Instead, someone fresh to Magicks, without being told to do so, must read the entirety of the book and then return, armed with greater understanding, to earlier portions of the text. I have done this, and perhaps my words here can better prepare new initiates to the experience.

Because, now that my criticism about Magicks’s delivery is aside, I must say that I love this book. Love this book. Each of the Magickal Vocations feels unique. As a result, the independent Magicks in which each practitioner specializes seems fresh. The C&S Magick system exhibits verisimilitude and suggests exciting possibilities for RM gamers.

To begin, let me remind the reader of the three Realms of RM Magic: Channeling, Essence and Mentalism. Channeling comes from the gods, Essence from the force, Mentalism from one’s own personality or being. It wasn’t until encountering C&S Magick that I realized just how limiting this structure is. Don’t get me wrong; it’s a great way of organizing sources of magic, but when the powers being tapped come to define the casters themselves, you end up with (despite RM’s menu of magical Professions) just three (four, if you count Hybrid casters as a separate category) kinds of magical practitioners.

To contrast this with C&S, I’m willing to claim that C&S presents fourteen distinct casters. Two qualities conspire to define the Magickal Vocation: the Vocation itself, with its preferences for certain Magick Skills; and its primary Skill, the one specific to the caster’s central art, which explains the practice in great detail and provides specifications and descriptions of the artist’s preferred Focus. There simply isn’t space to provide descriptions for each of the Magickal Vocations, nor to explain just why I believe they’re so individual.

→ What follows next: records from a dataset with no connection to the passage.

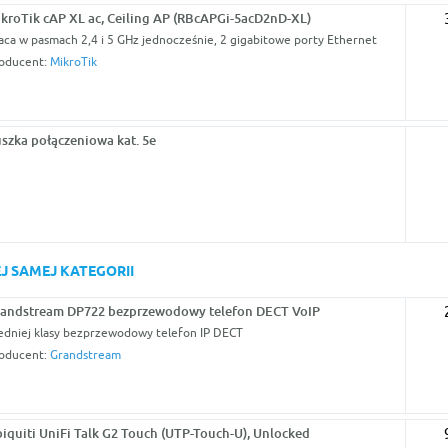
kroTik cAP XL ac, Ceiling AP (RBcAPGi-5acD2nD-XL)
aca w pasmach 2,4 i 5 GHz jednocześnie, 2 gigabitowe porty Ethernet
oducent:
MikroTik
szka połączeniowa kat. 5e
J SAMEJ KATEGORII
andstream DP722 bezprzewodowy telefon DECT VoIP
edniej klasy bezprzewodowy telefon IP DECT
oducent:
Grandstream
iquiti UniFi Talk G2 Touch (UTP-Touch-U), Unlocked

As a way to give you at least one example of why I’m so enthusiastic about them, however, here’s the relevant language concerning the first listed Magickal class, the Conjuror.

The Vocation description.

Conjurers employ potions to perform their feats of magick, brewed from an enchanted cauldron. Conjurors are particularly adept at the magicks of illusion and transmutation and are able to brew potions that allow others to cast spells, though this can be risky.

Where a conjuror can practice magick it is restricted in that he must use a rather non-portable cauldron that acts as his focus. In the cauldron the conjurer keeps his “brew,” which contains Magickal components of all the spells he has learned. Often this brew attracts the attentions of a spirit (affectionately referred to as a “spook”) that will reside in the cauldron.

The Skill description.

Conjuration involves the preparation of “brews” in which the Conjuror prepares and stores spells for later casting. He actually binds minor spirits into potions. When drunk, the spirit is released, conditional upon the spell being cast. The Conjuror is particularly adept at the spells of Transmutation and Illusion, which are very amenable to the kind of casting procedures he employs.

The Conjuror has two major Items of Arcana, which he must fashion in order to cast his magick:

The Cauldron: This is the Conjurer’s major focus. The cauldron forms the container for the “Brew” through which the Conjuror casts all his spells. It must be constructed by using the 22 correspondences related to his birth sign. Once fully enchanted to MR 0 the metal correspondences must be taken to a metal worker to be smelted together with 50 lbs of copper and beaten into a 10 gallon cauldron (smaller cauldrons can be made for portable use). The Conjuror then enchants the remaining materials to anoint the cauldron. The enchanted gems must then be set into the handles of the cauldron by a Master Jewelsmith. It should be noted that the metals indicated in the list of correspondences cannot be replaced by other materials with the exception of metals such as Dwarvish or Greater Gold.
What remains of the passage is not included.